### Problem statement
Wherever a line in the data below holds "Office", copy that line.
[Input]
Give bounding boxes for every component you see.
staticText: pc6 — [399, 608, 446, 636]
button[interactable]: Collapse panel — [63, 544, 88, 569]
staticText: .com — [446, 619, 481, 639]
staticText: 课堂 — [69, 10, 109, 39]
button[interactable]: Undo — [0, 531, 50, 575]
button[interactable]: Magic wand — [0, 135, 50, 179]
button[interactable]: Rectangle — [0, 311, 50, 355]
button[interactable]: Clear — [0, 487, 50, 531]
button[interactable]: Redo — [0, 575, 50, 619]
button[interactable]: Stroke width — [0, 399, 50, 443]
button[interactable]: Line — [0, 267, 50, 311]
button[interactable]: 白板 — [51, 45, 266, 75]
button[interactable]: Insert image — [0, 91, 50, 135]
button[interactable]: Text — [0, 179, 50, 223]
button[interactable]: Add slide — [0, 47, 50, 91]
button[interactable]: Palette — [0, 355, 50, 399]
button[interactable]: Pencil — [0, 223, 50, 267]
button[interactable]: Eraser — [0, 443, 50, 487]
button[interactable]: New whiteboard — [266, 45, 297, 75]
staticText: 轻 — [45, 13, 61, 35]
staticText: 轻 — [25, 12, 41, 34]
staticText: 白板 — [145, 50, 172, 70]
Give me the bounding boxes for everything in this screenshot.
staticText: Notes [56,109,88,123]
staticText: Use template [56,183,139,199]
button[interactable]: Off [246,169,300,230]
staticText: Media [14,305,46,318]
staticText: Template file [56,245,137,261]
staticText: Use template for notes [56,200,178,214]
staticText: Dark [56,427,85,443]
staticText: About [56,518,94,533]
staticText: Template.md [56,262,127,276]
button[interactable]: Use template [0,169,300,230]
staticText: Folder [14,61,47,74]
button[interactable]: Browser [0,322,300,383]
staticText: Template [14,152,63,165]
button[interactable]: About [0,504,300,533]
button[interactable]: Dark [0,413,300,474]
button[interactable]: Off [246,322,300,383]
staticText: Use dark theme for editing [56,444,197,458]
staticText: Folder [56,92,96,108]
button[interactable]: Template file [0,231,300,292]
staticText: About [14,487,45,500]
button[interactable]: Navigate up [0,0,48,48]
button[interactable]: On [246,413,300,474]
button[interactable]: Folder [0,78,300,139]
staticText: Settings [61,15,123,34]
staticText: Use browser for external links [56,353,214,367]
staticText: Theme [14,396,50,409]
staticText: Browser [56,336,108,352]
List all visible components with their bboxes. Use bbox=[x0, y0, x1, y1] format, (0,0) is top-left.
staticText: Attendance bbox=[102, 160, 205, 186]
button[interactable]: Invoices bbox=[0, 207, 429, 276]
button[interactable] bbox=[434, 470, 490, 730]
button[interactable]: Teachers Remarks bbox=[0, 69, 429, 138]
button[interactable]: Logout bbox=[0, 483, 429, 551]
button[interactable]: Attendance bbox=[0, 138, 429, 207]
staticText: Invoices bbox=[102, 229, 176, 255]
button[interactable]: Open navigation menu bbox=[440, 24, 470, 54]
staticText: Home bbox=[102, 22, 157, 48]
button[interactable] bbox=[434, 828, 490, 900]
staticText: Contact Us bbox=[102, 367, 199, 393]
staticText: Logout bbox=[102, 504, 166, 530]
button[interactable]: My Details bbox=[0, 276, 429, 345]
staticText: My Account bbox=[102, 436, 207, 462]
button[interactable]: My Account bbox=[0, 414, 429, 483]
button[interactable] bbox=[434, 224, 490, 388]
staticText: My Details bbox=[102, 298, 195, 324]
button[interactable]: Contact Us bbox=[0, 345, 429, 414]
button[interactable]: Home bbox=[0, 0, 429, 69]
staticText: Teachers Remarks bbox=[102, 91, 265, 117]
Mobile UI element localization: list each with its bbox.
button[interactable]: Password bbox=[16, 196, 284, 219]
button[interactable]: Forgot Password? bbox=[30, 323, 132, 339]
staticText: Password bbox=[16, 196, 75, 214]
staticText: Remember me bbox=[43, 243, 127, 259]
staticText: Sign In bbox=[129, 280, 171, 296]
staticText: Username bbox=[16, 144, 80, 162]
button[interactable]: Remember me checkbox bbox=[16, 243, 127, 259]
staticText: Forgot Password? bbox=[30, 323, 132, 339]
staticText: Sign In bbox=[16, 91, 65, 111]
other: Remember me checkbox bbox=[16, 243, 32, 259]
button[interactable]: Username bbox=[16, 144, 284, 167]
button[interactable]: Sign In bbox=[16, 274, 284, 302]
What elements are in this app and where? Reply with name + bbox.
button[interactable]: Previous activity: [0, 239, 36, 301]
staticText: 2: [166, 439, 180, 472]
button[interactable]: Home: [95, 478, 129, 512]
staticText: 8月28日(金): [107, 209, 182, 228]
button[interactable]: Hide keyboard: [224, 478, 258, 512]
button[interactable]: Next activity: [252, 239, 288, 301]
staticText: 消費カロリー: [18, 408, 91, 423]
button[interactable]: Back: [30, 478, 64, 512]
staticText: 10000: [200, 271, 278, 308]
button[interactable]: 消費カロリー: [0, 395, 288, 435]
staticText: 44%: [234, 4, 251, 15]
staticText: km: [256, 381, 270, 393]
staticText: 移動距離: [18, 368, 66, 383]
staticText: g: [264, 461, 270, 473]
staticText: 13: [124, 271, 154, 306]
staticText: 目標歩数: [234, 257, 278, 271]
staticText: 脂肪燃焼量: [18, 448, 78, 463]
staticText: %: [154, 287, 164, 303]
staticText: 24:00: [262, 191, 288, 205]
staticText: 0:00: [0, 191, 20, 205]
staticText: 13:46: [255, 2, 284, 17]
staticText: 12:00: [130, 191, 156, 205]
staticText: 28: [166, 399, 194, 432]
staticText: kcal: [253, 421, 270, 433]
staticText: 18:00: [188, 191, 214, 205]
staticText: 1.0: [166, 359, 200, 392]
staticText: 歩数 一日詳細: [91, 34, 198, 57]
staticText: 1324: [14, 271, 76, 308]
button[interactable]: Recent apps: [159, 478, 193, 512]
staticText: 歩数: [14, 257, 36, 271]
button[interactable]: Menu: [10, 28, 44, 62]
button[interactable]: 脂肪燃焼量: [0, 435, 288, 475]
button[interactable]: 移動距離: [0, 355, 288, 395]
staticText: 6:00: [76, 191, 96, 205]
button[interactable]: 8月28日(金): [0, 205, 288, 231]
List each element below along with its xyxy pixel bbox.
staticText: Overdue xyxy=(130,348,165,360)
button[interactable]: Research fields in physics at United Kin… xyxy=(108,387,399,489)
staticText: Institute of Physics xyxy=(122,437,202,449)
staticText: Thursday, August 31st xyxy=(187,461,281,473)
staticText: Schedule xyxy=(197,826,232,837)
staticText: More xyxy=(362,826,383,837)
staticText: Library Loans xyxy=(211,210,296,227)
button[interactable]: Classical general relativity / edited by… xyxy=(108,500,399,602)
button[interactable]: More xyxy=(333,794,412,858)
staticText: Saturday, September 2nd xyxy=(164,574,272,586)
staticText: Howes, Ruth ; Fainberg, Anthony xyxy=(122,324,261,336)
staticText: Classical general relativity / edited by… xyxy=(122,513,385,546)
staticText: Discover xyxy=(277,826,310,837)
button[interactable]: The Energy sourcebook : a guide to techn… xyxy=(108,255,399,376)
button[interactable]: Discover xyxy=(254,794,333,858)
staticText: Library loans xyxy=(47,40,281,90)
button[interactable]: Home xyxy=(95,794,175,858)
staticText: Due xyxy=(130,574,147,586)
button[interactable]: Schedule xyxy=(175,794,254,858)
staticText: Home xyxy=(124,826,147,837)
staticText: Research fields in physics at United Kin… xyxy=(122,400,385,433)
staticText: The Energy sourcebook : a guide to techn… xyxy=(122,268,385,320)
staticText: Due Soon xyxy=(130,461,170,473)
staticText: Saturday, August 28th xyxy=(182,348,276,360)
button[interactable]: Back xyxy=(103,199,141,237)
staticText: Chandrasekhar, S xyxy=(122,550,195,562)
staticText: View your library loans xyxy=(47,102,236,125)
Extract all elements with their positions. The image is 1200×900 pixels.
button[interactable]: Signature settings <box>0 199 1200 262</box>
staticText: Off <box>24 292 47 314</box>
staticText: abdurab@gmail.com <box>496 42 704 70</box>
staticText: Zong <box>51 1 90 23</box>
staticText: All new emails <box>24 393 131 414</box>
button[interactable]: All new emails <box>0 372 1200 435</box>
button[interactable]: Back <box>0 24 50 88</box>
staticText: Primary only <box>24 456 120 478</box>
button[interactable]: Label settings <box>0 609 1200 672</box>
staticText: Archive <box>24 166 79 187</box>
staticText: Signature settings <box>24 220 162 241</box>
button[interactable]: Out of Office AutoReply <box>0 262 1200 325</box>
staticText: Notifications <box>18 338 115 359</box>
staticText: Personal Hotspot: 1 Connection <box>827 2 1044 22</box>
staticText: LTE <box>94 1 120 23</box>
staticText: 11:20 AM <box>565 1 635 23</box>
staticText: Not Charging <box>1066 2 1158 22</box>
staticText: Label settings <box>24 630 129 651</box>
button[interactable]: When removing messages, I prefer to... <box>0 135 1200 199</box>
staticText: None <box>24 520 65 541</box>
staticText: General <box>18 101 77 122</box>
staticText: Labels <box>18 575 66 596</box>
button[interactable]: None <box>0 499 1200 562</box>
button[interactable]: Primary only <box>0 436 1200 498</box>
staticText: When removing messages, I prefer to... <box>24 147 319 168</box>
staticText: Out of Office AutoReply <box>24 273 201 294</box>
[/Input]
### Exercise answer
button[interactable]: Out of Office AutoReply <box>0 262 1200 325</box>
staticText: Out of Office AutoReply <box>24 273 201 294</box>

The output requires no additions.